68 Background: SD and FAT occur in 30-50% of cancer patients. Patient-reported outcome measure surveys are avenues through which healthcare providers (HCP) can receive symptom-related clinically relevant information directly from patients, and engage them in their own care plan. By asking patients to report symptoms rapidly through tablet/computer-based technology, HCPs can involve patients in the delivery of care. Methods: In a pilot study evaluating utility of systematic symptom reporting, 336 adult cancer patients across all stages and disease sites who were attending outpatient cancer clinics at Princess Margaret Cancer Centre (PMCC) (Toronto, Canada) completed electronic tablet-administered secure surveys on SD (Insomnia Severity Index) and FAT patterns (FACT-fatigue). These tools measured both symptom severity and interference with function. Results: With a median age of 59 (19-91) years, 55% female, across a broad distribution of cancer sites, 56% of our sample reported moderate to very severe (MTVS) SD over the last 7 days: 31% had MTVS difficulty falling asleep; 43% had MTVS difficulties staying asleep; 36% had MTVS problems waking up too early. While 62% who had MTVS SD were not distressed by their SD, 95% who were distressed by their SD met the criteria of MTVS SD. 78% of patients had any level of FAT over the last 7 days, with 40% reporting MTVS FAT. While 40% who had MTVS FAT were still able to perform their usual activities, 67% of patients who were not able to do their usual activities had MTVS FAT. Conclusions: Across all stages and disease sites of cancer patients at PMCC, the prevalence of SD and FAT was both high.
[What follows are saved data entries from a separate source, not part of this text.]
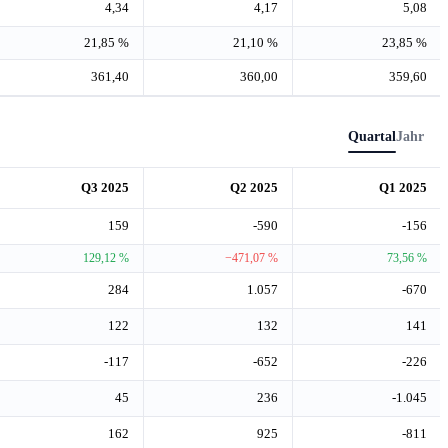
4,34
4,17
5,08
21,85 %
21,10 %
23,85 %
361,40
360,00
359,60
Quartal
Jahr
Q3 2025
Q2 2025
Q1 2025
159
-590
-156
129,12 %
−471,07 %
73,56 %
284
1.057
-670
122
132
141
-117
-652
-226
45
236
-1.045
162
925
-811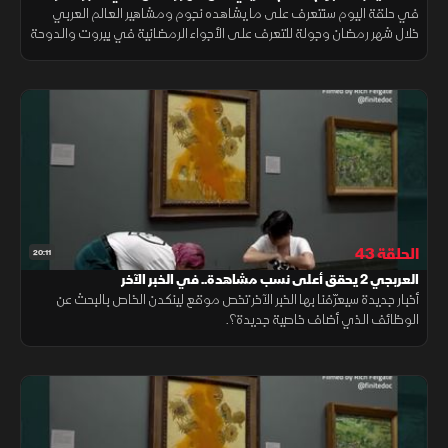
في حلقة اليوم سنتعرف على ما يشاهده نجوم ومشاهير العالم العربي
خلال شهر رمضان وجولة للتعرف على الأجواء الرمضانية في بيروت والدوحة
الحلقة 43
20:11
العربجي 2 يحقق أعلى نسب مشاهدة.. في الخبر الآخر
أخبار جديدة سيعرّفنا بها الخبر الآخر تخص موقع لينكدن الخاص بالبحث عن
الوظائف الذي أضاف خاصية جديدة؟.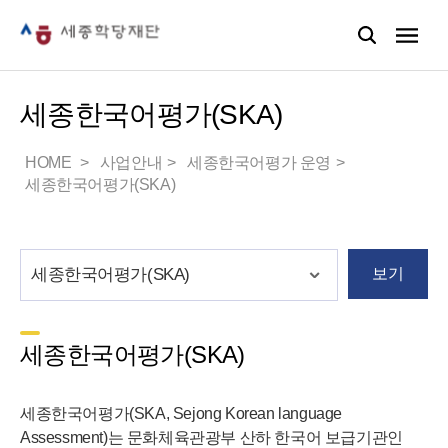
세종한국어평가(SKA)
HOME
사업안내
세종한국어평가 운영
세종한국어평가(SKA)
보기
세종한국어평가(SKA)
세종한국어평가(SKA, Sejong Korean language
Assessment)는 문화체육관광부 산하 한국어 보급기관인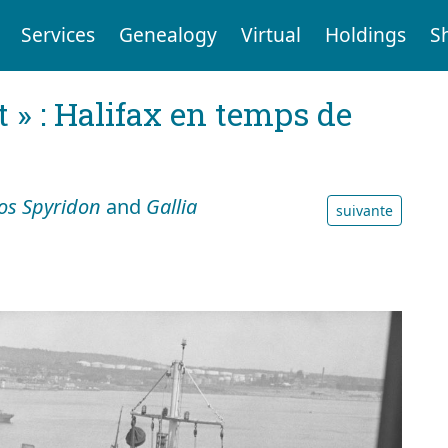
Services
Genealogy
Virtual
Holdings
S
t » : Halifax en temps de
ios Spyridon
and
Gallia
suivante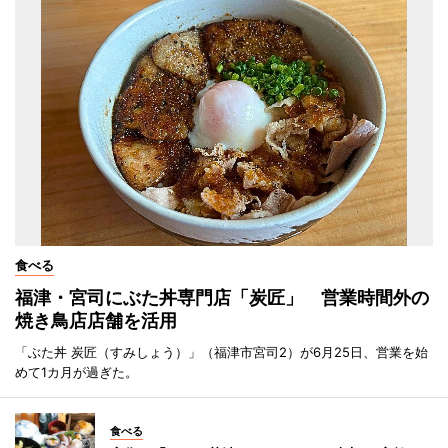
食べる
福津・宮司にぶた丼専門店「炭匠」 営業時間外の
焼き鳥店店舗を活用
「ぶた丼 炭匠（すみしょう）」（福津市宮司2）が6月25日、営業を始
めて1カ月が過ぎた。
食べる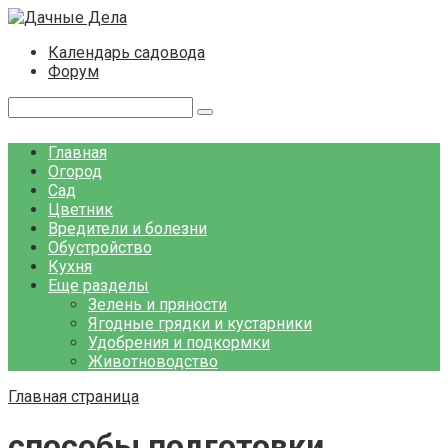
Перейти
к
Календарь садовода
контенту
Форум
Поиск:
Главная
Огород
Сад
Цветник
Вредители и болезни
Обустройство
Кухня
Еще разделы
Зелень и пряности
Ягодные грядки и кустарники
Удобрения и подкормки
Животноводство
Главная страница
способы подготовки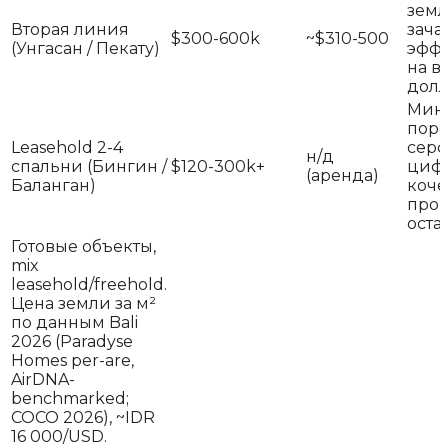
земл
Вторая линия
зача
$300-600k
~$310-500
(Унгасан / Пекату)
эфф
на 
дол
Мин
поро
Leasehold 2-4
серф
н/д
спальни (Бингин /
$120-300k+
циф
(аренда)
Баланган)
коче
пров
оста
Готовые объекты,
mix
leasehold/freehold.
Цена земли за м²
по данным Bali
2026 (Paradyse
Homes per-are,
AirDNA-
benchmarked;
COCO 2026), ~IDR
16 000/USD.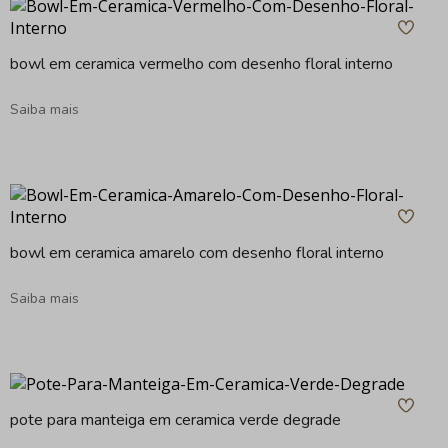
bowl em ceramica vermelho com desenho floral interno
Saiba mais
bowl em ceramica amarelo com desenho floral interno
Saiba mais
pote para manteiga em ceramica verde degrade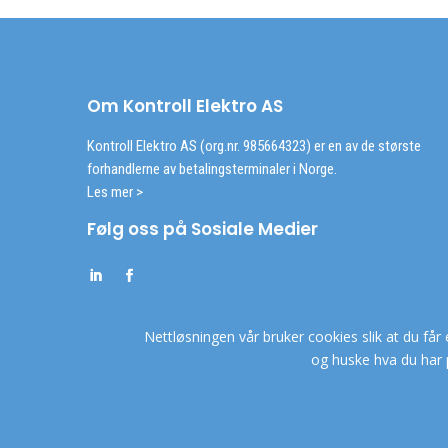
Om Kontroll Elektro AS
Kontroll Elektro AS (org.nr. 985664323) er en av de største
forhandlerne av betalingsterminaler i Norge.
Les mer >
Følg oss på Sosiale Medier
Nettløsningen vår bruker cookies slik at du får 
og huske hva du har 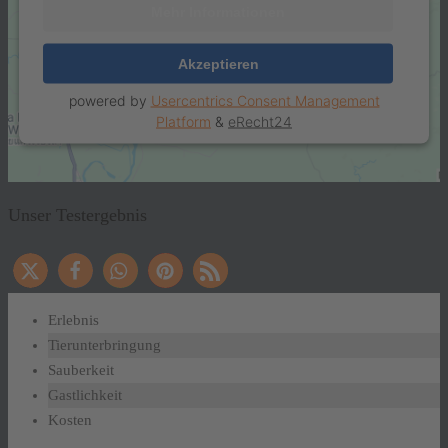
Mehr Informationen
Akzeptieren
powered by
Usercentrics Consent Management
Platform
&
eRecht24
Unser Testergebnis
Erlebnis
Tierunterbringung
Sauberkeit
Gastlichkeit
Kosten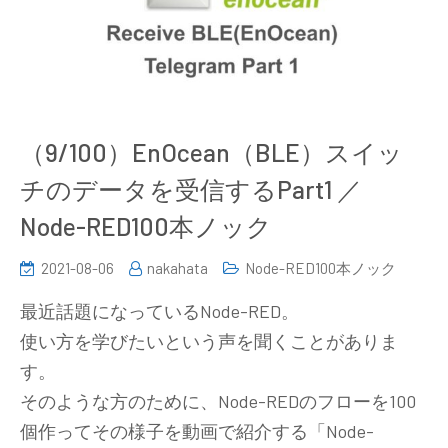
（9/100）EnOcean（BLE）スイッ
チのデータを受信するPart1 ／
Node-RED100本ノック
2021-08-06
nakahata
Node-RED100本ノック
最近話題になっているNode-RED。
使い方を学びたいという声を聞くことがありま
す。
そのような方のために、Node-REDのフローを100
個作ってその様子を動画で紹介する「Node-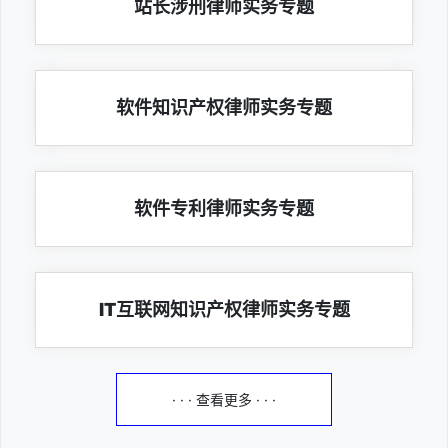
站长涉刑律师实务专题
软件知识产权律师实务专题
软件专利律师实务专题
IT互联网知识产权律师实务专题
· · · 查看更多 · · ·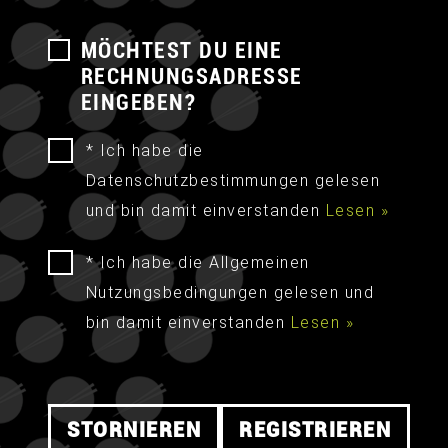
MÖCHTEST DU EINE
RECHNUNGSADRESSE
EINGEBEN?
* Ich habe die
Datenschutzbestimmungen gelesen
und bin damit einverstanden
Lesen »
* Ich habe die Allgemeinen
Nutzungsbedingungen gelesen und
bin damit einverstanden
Lesen »
STORNIEREN
REGISTRIEREN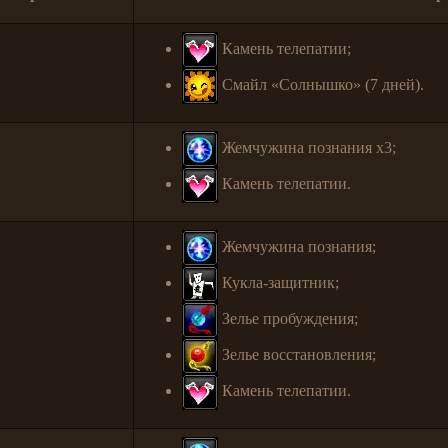
Камень телепатии;
Смайл «Солнышко» (7 дней).
Жемчужина познания x3;
Камень телепатии.
Жемчужина познания;
Кукла-защитник;
Зелье пробуждения;
Зелье восстановления;
Камень телепатии.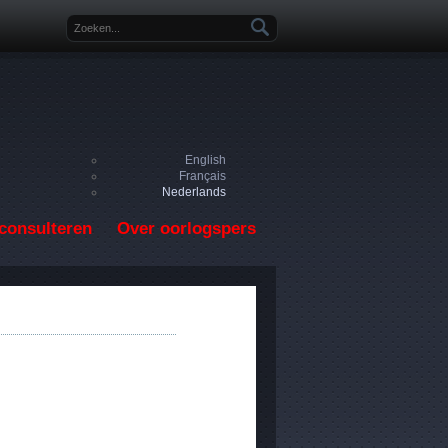
Zoekveld
English
Français
Nederlands
consulteren
Over oorlogspers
Severity and interference with function by FAT and SD were often distinct and non-overlapping. Involving patients in the systematic evaluation of symptoms, particularly using newer tablet-based technology within the clinic, was feasible. Through the use of patient reported electronic applications, patients could easily and systemically report their symptoms in real-time. FAT management has always been a high priority at our institution. However, based on our results, a cancer center-wide self-management plan is being considered for SD.